Une concertation est actuellement en cours au ministère de l’Éducation nationale pour « refonder l’école ». Mais, et ce n’est pas nouveau, les hauts fonctionnaires de cette administration, qui avaient il y a plusieurs années fait échouer la mise en place d’une agrégation d’histoire de l’art, ne veulent pas entendre parler de cette discipline. Le lobbying intense des professeurs d’art plastique vient renforcer cette opposition, chacun confondant - ou feignant de confondre - pratique d’un art avec histoire de l’art.
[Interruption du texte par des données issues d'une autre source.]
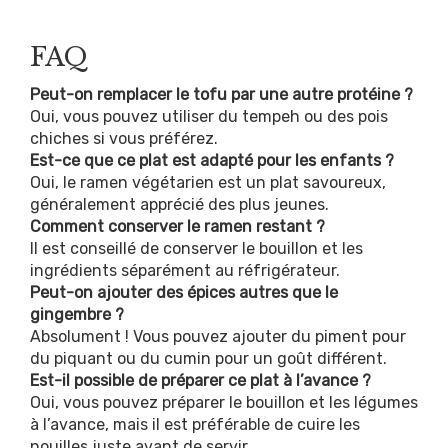
FAQ
Peut-on remplacer le tofu par une autre protéine ?
Oui, vous pouvez utiliser du tempeh ou des pois
chiches si vous préférez.
Est-ce que ce plat est adapté pour les enfants ?
Oui, le ramen végétarien est un plat savoureux,
généralement apprécié des plus jeunes.
Comment conserver le ramen restant ?
Il est conseillé de conserver le bouillon et les
ingrédients séparément au réfrigérateur.
Peut-on ajouter des épices autres que le
gingembre ?
Absolument ! Vous pouvez ajouter du piment pour
du piquant ou du cumin pour un goût différent.
Est-il possible de préparer ce plat à l’avance ?
Oui, vous pouvez préparer le bouillon et les légumes
à l’avance, mais il est préférable de cuire les
nouilles juste avant de servir.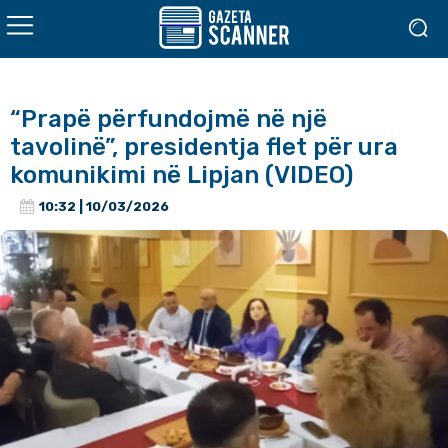
“Prapë përfundojmë në një
tavolinë”, presidentja flet për ura
komunikimi në Lipjan (VIDEO)
10:32 | 10/03/2026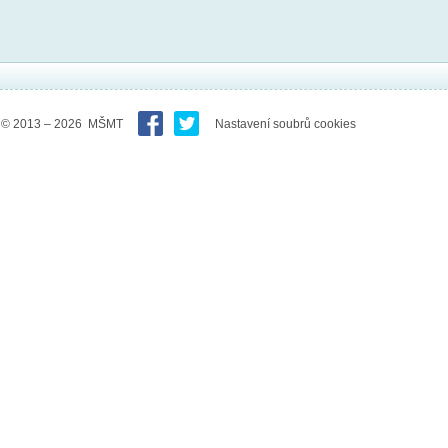
© 2013 – 2026 MŠMT
Nastavení soubrů cookies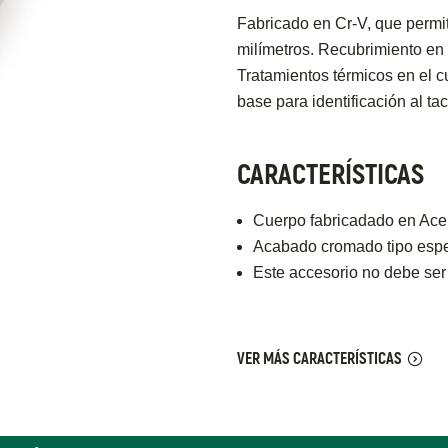
Fabricado en Cr-V, que permit
milímetros. Recubrimiento en 
Tratamientos térmicos en el c
base para identificación al ta
CARACTERÍSTICAS
Cuerpo fabricadado en Acer
Acabado cromado tipo espej
Este accesorio no debe ser
VER MÁS CARACTERÍSTICAS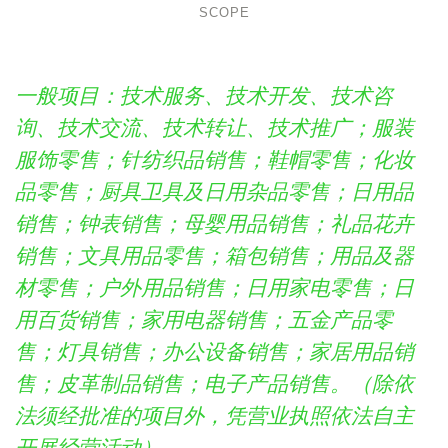
SCOPE
一般项目：技术服务、技术开发、技术咨
询、技术交流、技术转让、技术推广；服装
服饰零售；针纺织品销售；鞋帽零售；化妆
品零售；厨具卫具及日用杂品零售；日用品
销售；钟表销售；母婴用品销售；礼品花卉
销售；文具用品零售；箱包销售；用品及器
材零售；户外用品销售；日用家电零售；日
用百货销售；家用电器销售；五金产品零
售；灯具销售；办公设备销售；家居用品销
售；皮革制品销售；电子产品销售。（除依
法须经批准的项目外，凭营业执照依法自主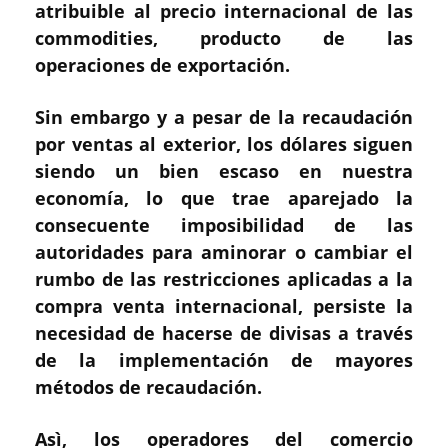
atribuible al precio internacional de las
commodities, producto de las
operaciones de exportación.
Sin embargo y a pesar de la recaudación
por ventas al exterior, los dólares siguen
siendo un bien escaso en nuestra
economía, lo que trae aparejado la
consecuente imposibilidad de las
autoridades para aminorar o cambiar el
rumbo de las restricciones aplicadas a la
compra venta internacional, persiste la
necesidad de hacerse de divisas a través
de la implementación de mayores
métodos de recaudación.
Asì, los operadores del comercio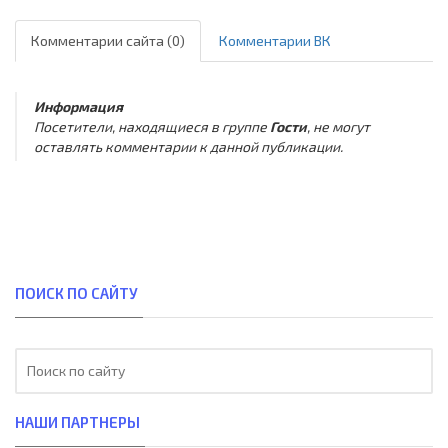
Комментарии сайта (0)
Комментарии ВК
Информация
Посетители, находящиеся в группе
Гости
, не могут
оставлять комментарии к данной публикации.
ПОИСК ПО САЙТУ
НАШИ ПАРТНЕРЫ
Lors d’une réunion récente de concertation portant sur « le renforcement de l’éducation artistique, culturelle et scientifique » où les débats étaient dirigés par un Inspecteur général de l’Éducation nationale, celui-ci a explicitement préconisé de remplacer, dans le préambule du texte de 2008 instituant l’histoire des arts, le terme « histoire des arts » par « histoire culturelle ».
La grande réforme de l’enseignement risque donc dans ce domaine d’aboutir simplement à la suppression même du terme « histoire des arts » pour le remplacer par « histoire culturelle, artistique et scientifique » où l’histoire de l’art serait encore davantage marginalisée qu’elle ne l’est aujourd’hui, et pour laquelle il n’y aurait définitivement plus besoin d’historiens de l’art [2].

Alors que la refondation annoncée aurait été le cadre idéal pour enfin obtenir cette reconnaissance réelle de l’histoire de l’art dans les programmes grâce au recrutement d’enseignants spécialisés, comme le préconisait le livre blanc de l’APAHAU, comme le demandait une lettre ouverte parue dans Libération le 12 juillet dernier, et, surtout, comme l’avait promis François Hollande, le risque est grand, désormais, de faire marche arrière. D’autant qu’il n’y aura sûrement pas de sitôt une autre loi de refondation de l’école.
Ce ne sera pas la première promesse du président de la République à ne pas être tenue (voir ici et ici). Ce discours du 19 janvier 2012 restera décidément dans les annales comme un exemple remarquable de mensonge politique et électoral.

Didier Rykner

Notes

[1Ce qu’a confirmé d’ailleurs Vincent Peillon lors de sa conférence de presse de rentrée le 29 août en déclarant « je n’ai pas de réflexion particulière [sur l’enseignement de l’histoire de l’art] à soumettre pour l’instant » (signalé par Le Quotidien de l’art du jeudi 30 aout 2012).

[2Nous avions déjà dénoncé plusieurs fois ici cette dénomination « histoire des arts » dont l’objectif en réalité était de noyer l’histoire de l’art au milieu d’autres matières. Il est aujourd’hui d’autant plus facile de remplacer le concept flou d’« histoire des arts » par celui non moins vague d’« histoire culturelle ».